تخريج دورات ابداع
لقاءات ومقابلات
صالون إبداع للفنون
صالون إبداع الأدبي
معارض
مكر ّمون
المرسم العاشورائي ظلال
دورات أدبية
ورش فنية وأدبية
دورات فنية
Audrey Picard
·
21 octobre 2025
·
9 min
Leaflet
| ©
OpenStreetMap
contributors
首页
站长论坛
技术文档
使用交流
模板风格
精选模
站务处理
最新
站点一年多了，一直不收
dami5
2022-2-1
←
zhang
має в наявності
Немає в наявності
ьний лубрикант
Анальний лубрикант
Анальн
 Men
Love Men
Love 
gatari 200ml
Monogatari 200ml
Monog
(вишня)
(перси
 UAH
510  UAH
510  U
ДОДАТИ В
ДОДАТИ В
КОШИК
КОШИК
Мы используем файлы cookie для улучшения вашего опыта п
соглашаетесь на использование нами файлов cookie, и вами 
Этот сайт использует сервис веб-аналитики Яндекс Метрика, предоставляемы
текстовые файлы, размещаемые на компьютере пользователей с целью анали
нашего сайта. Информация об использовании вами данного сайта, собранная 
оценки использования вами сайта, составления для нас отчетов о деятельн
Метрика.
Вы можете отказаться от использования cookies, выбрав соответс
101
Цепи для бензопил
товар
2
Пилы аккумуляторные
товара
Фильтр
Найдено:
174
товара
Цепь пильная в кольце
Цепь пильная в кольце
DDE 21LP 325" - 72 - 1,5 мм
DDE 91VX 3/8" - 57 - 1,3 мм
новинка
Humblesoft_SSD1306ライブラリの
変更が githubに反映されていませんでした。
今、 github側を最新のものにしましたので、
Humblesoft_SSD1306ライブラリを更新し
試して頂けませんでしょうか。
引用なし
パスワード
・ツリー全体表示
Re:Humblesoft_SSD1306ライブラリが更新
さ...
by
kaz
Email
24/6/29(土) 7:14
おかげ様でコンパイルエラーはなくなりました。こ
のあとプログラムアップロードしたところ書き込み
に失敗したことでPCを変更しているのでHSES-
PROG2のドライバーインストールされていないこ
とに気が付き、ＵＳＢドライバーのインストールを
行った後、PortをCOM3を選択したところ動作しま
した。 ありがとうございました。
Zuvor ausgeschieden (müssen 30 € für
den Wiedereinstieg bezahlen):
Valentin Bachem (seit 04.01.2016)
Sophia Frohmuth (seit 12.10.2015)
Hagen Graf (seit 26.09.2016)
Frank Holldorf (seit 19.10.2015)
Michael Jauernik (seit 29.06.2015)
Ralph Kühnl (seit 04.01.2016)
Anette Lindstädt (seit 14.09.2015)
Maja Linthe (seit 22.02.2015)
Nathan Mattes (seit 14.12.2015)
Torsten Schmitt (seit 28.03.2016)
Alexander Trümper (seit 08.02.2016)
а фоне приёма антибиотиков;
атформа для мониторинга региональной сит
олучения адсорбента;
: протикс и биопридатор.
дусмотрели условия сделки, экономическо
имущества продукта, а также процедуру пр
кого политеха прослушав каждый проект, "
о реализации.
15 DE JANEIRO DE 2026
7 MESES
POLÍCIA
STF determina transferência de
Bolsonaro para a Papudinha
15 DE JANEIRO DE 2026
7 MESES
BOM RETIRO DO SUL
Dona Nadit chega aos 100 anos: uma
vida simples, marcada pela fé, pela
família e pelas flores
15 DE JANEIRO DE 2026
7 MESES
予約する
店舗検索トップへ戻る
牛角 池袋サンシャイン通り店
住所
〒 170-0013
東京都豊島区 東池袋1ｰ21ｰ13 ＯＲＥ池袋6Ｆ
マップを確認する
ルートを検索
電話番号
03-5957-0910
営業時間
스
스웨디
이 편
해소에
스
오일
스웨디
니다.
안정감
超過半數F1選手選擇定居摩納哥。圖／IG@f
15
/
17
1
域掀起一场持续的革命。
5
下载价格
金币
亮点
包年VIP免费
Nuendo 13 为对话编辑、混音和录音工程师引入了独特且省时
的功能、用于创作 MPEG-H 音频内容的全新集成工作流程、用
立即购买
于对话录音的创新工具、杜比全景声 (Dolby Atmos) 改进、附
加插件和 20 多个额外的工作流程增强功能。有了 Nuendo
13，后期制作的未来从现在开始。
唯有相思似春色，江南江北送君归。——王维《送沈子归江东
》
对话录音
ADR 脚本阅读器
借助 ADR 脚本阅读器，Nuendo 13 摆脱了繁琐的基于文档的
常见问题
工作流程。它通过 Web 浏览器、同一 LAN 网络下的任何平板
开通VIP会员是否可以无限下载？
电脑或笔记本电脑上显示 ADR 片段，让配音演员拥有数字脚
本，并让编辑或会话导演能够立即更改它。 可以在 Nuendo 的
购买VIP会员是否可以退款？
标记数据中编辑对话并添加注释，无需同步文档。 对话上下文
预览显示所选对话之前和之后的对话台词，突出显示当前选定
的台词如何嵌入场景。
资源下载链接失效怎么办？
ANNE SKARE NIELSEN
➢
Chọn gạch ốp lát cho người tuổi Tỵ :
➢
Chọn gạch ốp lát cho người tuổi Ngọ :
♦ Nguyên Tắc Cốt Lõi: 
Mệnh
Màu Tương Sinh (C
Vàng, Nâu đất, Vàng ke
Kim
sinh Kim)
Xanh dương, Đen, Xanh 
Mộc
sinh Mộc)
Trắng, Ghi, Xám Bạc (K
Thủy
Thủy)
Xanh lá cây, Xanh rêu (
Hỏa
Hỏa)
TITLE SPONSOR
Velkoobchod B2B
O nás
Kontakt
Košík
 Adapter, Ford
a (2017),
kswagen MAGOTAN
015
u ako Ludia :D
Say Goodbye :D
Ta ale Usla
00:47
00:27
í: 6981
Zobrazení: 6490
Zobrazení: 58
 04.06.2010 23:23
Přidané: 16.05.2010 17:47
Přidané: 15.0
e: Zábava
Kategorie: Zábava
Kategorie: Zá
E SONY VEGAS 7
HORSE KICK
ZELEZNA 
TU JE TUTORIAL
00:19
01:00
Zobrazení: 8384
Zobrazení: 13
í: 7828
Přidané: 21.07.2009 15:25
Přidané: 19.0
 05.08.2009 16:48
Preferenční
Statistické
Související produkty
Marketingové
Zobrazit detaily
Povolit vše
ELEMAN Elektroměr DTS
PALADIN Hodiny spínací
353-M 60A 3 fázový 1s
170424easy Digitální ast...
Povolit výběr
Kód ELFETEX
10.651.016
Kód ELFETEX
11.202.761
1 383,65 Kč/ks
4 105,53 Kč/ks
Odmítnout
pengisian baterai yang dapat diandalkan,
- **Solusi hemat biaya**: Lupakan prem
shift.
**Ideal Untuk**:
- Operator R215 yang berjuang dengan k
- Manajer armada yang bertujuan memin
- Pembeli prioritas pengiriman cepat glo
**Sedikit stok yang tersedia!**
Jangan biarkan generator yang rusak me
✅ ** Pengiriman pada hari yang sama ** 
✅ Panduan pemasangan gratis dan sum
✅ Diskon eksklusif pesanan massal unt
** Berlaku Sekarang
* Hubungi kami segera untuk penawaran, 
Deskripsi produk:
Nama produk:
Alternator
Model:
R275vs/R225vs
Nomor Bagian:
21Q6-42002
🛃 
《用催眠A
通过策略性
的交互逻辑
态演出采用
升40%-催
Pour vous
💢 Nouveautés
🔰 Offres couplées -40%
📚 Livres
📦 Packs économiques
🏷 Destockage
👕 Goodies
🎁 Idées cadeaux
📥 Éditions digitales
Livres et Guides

## EXERCISE REQUIREMENTS
Each record above must be given again exactly as written.

## YOUR RESPONSE
تخريج دورات ابداع
لقاءات ومقابلات
صالون إبداع للفنون
صالون إبداع الأدبي
معارض
مكر ّمون
المرسم العاشورائي ظلال
دورات أدبية
ورش فنية وأدبية
دورات فنية
Audrey Picard
·
21 octobre 2025
·
9 min
Leaflet
| ©
OpenStreetMap
contributors
首页
站长论坛
技术文档
使用交流
模板风格
精选模
站务处理
最新
站点一年多了，一直不收
dami5
2022-2-1
←
zhang
має в наявності
Немає в наявності
ьний лубрикант
Анальний лубрикант
Анальн
 Men
Love Men
Love 
gatari 200ml
Monogatari 200ml
Monog
(вишня)
(перси
 UAH
510  UAH
510  U
ДОДАТИ В
ДОДАТИ В
КОШИК
КОШИК
Мы используем файлы cookie для улучшения вашего опыта п
соглашаетесь на использование нами файлов cookie, и вами 
Этот сайт использует сервис веб-аналитики Яндекс Метрика, предоставляемы
текстовые файлы, размещаемые на компьютере пользователей с целью анали
нашего сайта. Информация об использовании вами данного сайта, собранная 
оценки использования вами сайта, составления для нас отчетов о деятельн
Метрика.
Вы можете отказаться от использования cookies, выбрав соответс
101
Цепи для бензопил
товар
2
Пилы аккумуляторные
товара
Фильтр
Найдено:
174
товара
Цепь пильная в кольце
Цепь пильная в кольце
DDE 21LP 325" - 72 - 1,5 мм
DDE 91VX 3/8" - 57 - 1,3 мм
новинка
Humblesoft_SSD1306ライブラリの
変更が githubに反映されていませんでした。
今、 github側を最新のものにしましたので、
Humblesoft_SSD1306ライブラリを更新し
試して頂けませんでしょうか。
引用なし
パスワード
・ツリー全体表示
Re:Humblesoft_SSD1306ライブラリが更新
さ...
by
kaz
Email
24/6/29(土) 7:14
おかげ様でコンパイルエラーはなくなりました。こ
のあとプログラムアップロードしたところ書き込み
に失敗したことでPCを変更しているのでHSES-
PROG2のドライバーインストールされていないこ
とに気が付き、ＵＳＢドライバーのインストールを
行った後、PortをCOM3を選択したところ動作しま
した。 ありがとうございました。
Zuvor ausgeschieden (müssen 30 € für
den Wiedereinstieg bezahlen):
Valentin Bachem (seit 04.01.2016)
Sophia Frohmuth (seit 12.10.2015)
Hagen Graf (seit 26.09.2016)
Frank Holldorf (seit 19.10.2015)
Michael Jauernik (seit 29.06.2015)
Ralph Kühnl (seit 04.01.2016)
Anette Lindstädt (seit 14.09.2015)
Maja Linthe (seit 22.02.2015)
Nathan Mattes (seit 14.12.2015)
Torsten Schmitt (seit 28.03.2016)
Alexander Trümper (seit 08.02.2016)
а фоне приёма антибиотиков;
атформа для мониторинга региональной сит
олучения адсорбента;
: протикс и биопридатор.
дусмотрели условия сделки, экономическо
имущества продукта, а также процедуру пр
кого политеха прослушав каждый проект, "
о реализации.
15 DE JANEIRO DE 2026
7 MESES
POLÍCIA
STF determina transferência de
Bolsonaro para a Papudinha
15 DE JANEIRO DE 2026
7 MESES
BOM RETIRO DO SUL
Dona Nadit chega aos 100 anos: uma
vida simples, marcada pela fé, pela
família e pelas flores
15 DE JANEIRO DE 2026
7 MESES
予約する
店舗検索トップへ戻る
牛角 池袋サンシャイン通り店
住所
〒 170-0013
東京都豊島区 東池袋1ｰ21ｰ13 ＯＲＥ池袋6Ｆ
マップを確認する
ルートを検索
電話番号
03-5957-0910
営業時間
스
스웨디
이 편
해소에
스
오일
스웨디
니다.
안정감
超過半數F1選手選擇定居摩納哥。圖／IG@f
15
/
17
1
域掀起一场持续的革命。
5
下载价格
金币
亮点
包年VIP免费
Nuendo 13 为对话编辑、混音和录音工程师引入了独特且省时
的功能、用于创作 MPEG-H 音频内容的全新集成工作流程、用
立即购买
于对话录音的创新工具、杜比全景声 (Dolby Atmos) 改进、附
加插件和 20 多个额外的工作流程增强功能。有了 Nuendo
13，后期制作的未来从现在开始。
唯有相思似春色，江南江北送君归。——王维《送沈子归江东
》
对话录音
ADR 脚本阅读器
借助 ADR 脚本阅读器，Nuendo 13 摆脱了繁琐的基于文档的
常见问题
工作流程。它通过 Web 浏览器、同一 LAN 网络下的任何平板
开通VIP会员是否可以无限下载？
电脑或笔记本电脑上显示 ADR 片段，让配音演员拥有数字脚
本，并让编辑或会话导演能够立即更改它。 可以在 Nuendo 的
购买VIP会员是否可以退款？
标记数据中编辑对话并添加注释，无需同步文档。 对话上下文
预览显示所选对话之前和之后的对话台词，突出显示当前选定
的台词如何嵌入场景。
资源下载链接失效怎么办？
ANNE SKARE NIELSEN
➢
Chọn gạch ốp lát cho người tuổi Tỵ :
➢
Chọn gạch ốp lát cho người tuổi Ngọ :
♦ Nguyên Tắc Cốt Lõi: 
Mệnh
Màu Tương Sinh (C
Vàng, Nâu đất, Vàng ke
Kim
sinh Kim)
Xanh dương, Đen, Xanh 
Mộc
sinh Mộc)
Trắng, Ghi, Xám Bạc (K
Thủy
Thủy)
Xanh lá cây, Xanh rêu (
Hỏa
Hỏa)
TITLE SPONSOR
Velkoobchod B2B
O nás
Kontakt
Košík
 Adapter, Ford
a (2017),
kswagen MAGOTAN
015
u ako Ludia :D
Say Goodbye :D
Ta ale Usla
00:47
00:27
í: 6981
Zobrazení: 6490
Zobrazení: 58
 04.06.2010 23:23
Přidané: 16.05.2010 17:47
Přidané: 15.0
e: Zábava
Kategorie: Zábava
Kategorie: Zá
E SONY VEGAS 7
HORSE KICK
ZELEZNA 
TU JE TUTORIAL
00:19
01:00
Zobrazení: 8384
Zobrazení: 13
í: 7828
Přidané: 21.07.2009 15:25
Přidané: 19.0
 05.08.2009 16:48
Preferenční
Statistické
Související produkty
Marketingové
Zobrazit detaily
Povolit vše
ELEMAN Elektroměr DTS
PALADIN Hodiny spínací
353-M 60A 3 fázový 1s
170424easy Digitální ast...
Povolit výběr
Kód ELFETEX
10.651.016
Kód ELFETEX
11.202.761
1 383,65 Kč/ks
4 105,53 Kč/ks
Odmítnout
pengisian baterai yang dapat diandalkan,
- **Solusi hemat biaya**: Lupakan prem
shift.
**Ideal Untuk**:
- Operator R215 yang berjuang dengan k
- Manajer armada yang bertujuan memin
- Pembeli prioritas pengiriman cepat glo
**Sedikit stok yang tersedia!**
Jangan biarkan generator yang rusak me
✅ ** Pengiriman pada hari yang sama ** 
✅ Panduan pemasangan gratis dan sum
✅ Diskon eksklusif pesanan massal unt
** Berlaku Sekarang
* Hubungi kami segera untuk penawaran, 
Deskripsi produk:
Nama produk:
Alternator
Model:
R275vs/R225vs
Nomor Bagian:
21Q6-42002
🛃 
《用催眠A
通过策略性
的交互逻辑
态演出采用
升40%-催
Pour vous
💢 Nouveautés
🔰 Offres couplées -40%
📚 Livres
📦 Packs économiques
🏷 Destockage
👕 Goodies
🎁 Idées cadeaux
📥 Éditions digitales
Livres et Guides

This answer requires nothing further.